Objective/Aims: This project used the projections released in the FutureDocs Forecasting Tool to develop scenarios about how GME slots might be redistributed from higher-capacity places to areas where there are not enough physicians to meet the population’s need for healthcare services. The project showed the outcome of redistributing GME slots according to three different scenarios:
- A modest redistribution of slots that will bring the states and specialties most in shortage up to a lesser level of shortage;
- A more significant redistribution of slots that will draw from overcapacity states and specialties to address workforce shortages in undercapacity states and specialties; and
- An expansion of slots by 30,000 to be distributed according to the methodology described in the Resident Physician Shortage Reduction Act of 2013.
Methods: The number of visits in shortage/surplus for each type of health care service were derived using the FutureDocs Forecasting Tool.
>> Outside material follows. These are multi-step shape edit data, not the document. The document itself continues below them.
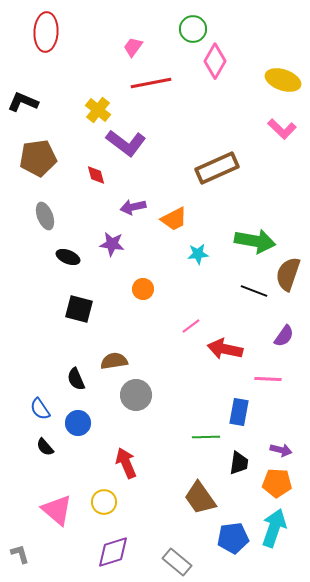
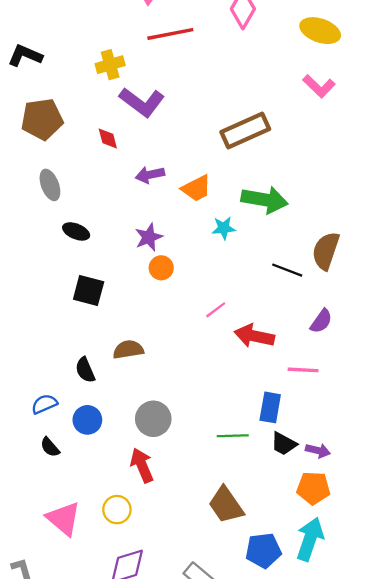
yellow cross: (98, 110) -> (110, 65), turned 35
green arrow: (255, 241) -> (265, 200), moved
purple star: (112, 244) -> (149, 237), moved, turned -30
gray circle: (136, 395) -> (153, 419), moved
blue semicircle: (40, 409) -> (44, 404), turned 100
black trapezoid: (239, 463) -> (284, 444), moved, turned 110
The model’s plasticity matrix was used to translate shortage/surplus visits into the specialty types of physicians who provide these visits in different states.
Policy Relevance: This project demonstrates how workforce projections can be used to inform policy decisions regarding GME investments. The project identified the geographies and specialties that should be targeted for GME expansions and showed how this expansion could be accomplished by redistributing existing GME positions rather than increasing the total number of positions.
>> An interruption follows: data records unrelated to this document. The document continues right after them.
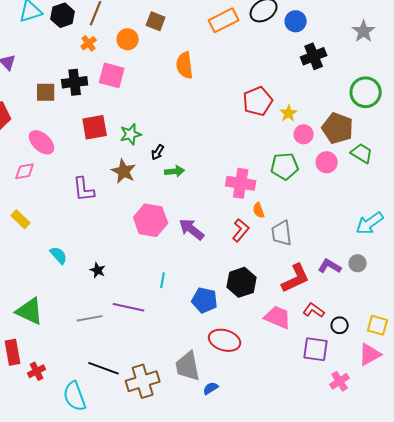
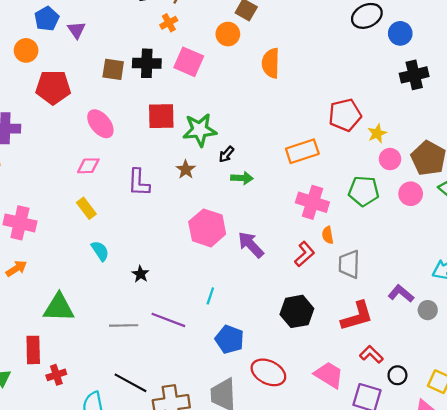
orange rectangle: (224, 20) -> (302, 151), moved
orange circle: (128, 39) -> (228, 34), moved
green star: (131, 134) -> (200, 130), size x1.4
pink diamond: (25, 171) -> (88, 166), moved
brown star: (124, 171) -> (186, 169), size x0.7
yellow rectangle: (21, 219) -> (86, 208), moved
purple L-shape: (330, 266) -> (401, 294), moved
blue pentagon: (205, 300) -> (230, 339), moved
green triangle: (30, 311) -> (59, 308), turned -32
pink trapezoid: (278, 317) -> (329, 375), moved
- Holmes GM, Fraher EP. Developing Physician Migration Estimates for Workforce Models. Health Serv Res. 2017 Feb;52 Suppl 1(Suppl 1):529-545.
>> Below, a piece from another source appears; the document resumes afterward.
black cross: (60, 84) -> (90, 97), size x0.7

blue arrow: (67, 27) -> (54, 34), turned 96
- Fraher EP, Knapton A, Holmes GM. A Methodology for Using Workforce Data to Decide Which Specialties and States to Target for Graduate Medical Education Expansion. Health Serv Res. 2017 Feb;52 Suppl 1(Suppl 1):508-528.
- Fraher E, Knapton A, Holmes M. A Methodology for Using Workforce Data to Decide which Specialties and States to Target for GME Expansion. Policy Brief. April 2016.
- Fraher EP. Toward a National Strategic Plan for GME: Stakeholders, Data and Innovative State Approaches. Presentation, COGME. April 7, 2016. Rockville, MD.